INSTRUCTIONS TO FOLLOW
If a line below contains the string "ARTICOLO", return that line.

RECORDED DATA
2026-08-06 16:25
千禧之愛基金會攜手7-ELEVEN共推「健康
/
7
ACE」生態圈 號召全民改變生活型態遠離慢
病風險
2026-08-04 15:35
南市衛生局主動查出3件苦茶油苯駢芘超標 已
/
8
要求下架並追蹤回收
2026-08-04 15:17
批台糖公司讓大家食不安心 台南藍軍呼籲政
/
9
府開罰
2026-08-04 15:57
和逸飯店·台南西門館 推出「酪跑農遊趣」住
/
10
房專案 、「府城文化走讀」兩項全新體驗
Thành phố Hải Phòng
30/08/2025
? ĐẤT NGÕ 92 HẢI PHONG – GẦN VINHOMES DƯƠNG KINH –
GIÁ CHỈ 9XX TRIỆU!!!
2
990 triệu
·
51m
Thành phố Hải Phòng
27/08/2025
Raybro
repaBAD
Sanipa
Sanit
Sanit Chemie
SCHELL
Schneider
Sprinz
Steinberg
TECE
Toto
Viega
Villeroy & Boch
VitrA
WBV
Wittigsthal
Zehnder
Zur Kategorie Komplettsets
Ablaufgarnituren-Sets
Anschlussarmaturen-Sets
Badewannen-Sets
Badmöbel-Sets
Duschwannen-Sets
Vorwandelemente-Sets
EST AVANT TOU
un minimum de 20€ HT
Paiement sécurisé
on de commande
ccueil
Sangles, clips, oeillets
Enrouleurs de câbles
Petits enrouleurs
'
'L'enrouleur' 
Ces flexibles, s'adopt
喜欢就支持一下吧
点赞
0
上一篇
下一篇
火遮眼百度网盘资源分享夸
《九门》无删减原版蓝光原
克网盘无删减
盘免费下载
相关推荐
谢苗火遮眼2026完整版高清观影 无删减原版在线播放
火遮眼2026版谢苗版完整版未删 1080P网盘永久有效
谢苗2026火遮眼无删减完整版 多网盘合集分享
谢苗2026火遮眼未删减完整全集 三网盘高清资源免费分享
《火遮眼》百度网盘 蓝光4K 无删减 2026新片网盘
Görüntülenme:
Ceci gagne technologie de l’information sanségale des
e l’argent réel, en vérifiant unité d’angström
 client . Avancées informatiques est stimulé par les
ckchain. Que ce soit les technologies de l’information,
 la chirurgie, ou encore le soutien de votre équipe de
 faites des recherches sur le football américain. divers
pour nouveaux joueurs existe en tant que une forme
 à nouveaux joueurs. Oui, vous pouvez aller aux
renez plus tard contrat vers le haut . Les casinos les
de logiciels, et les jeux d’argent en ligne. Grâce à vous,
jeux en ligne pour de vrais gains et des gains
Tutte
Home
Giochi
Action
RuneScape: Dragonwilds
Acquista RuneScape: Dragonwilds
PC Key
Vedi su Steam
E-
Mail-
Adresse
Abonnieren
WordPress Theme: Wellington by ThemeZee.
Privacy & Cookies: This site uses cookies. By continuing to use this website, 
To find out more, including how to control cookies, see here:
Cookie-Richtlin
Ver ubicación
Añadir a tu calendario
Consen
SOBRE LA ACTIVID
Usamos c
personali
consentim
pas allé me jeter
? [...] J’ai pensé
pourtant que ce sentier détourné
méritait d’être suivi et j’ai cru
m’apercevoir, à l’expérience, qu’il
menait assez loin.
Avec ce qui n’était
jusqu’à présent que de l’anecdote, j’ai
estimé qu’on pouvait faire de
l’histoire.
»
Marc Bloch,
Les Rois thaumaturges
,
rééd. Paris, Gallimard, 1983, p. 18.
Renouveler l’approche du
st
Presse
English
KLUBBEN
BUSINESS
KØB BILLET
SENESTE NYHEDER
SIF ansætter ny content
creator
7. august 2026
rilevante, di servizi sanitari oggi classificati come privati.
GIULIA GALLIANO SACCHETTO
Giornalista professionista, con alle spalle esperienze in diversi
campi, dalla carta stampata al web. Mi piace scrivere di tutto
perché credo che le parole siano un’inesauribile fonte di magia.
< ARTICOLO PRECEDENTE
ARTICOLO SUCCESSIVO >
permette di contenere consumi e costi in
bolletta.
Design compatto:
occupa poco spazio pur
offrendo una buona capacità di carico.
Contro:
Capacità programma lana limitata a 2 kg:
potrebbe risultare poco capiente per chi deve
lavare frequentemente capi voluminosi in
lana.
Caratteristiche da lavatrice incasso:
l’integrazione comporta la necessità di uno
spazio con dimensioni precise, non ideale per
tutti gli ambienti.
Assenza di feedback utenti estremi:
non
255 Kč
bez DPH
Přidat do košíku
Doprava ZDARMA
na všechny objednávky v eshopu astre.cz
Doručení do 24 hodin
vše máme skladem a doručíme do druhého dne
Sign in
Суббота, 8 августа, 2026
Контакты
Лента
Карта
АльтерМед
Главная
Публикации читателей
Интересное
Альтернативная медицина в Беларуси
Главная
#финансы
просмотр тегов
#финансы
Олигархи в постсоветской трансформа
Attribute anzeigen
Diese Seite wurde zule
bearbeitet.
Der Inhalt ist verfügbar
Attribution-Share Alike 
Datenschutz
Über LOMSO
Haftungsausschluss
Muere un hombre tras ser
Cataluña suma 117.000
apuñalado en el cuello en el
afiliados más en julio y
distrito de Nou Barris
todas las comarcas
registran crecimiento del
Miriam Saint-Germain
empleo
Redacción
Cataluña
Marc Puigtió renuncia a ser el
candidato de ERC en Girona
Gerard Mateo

TASK ANSWER
< ARTICOLO PRECEDENTE
ARTICOLO SUCCESSIVO >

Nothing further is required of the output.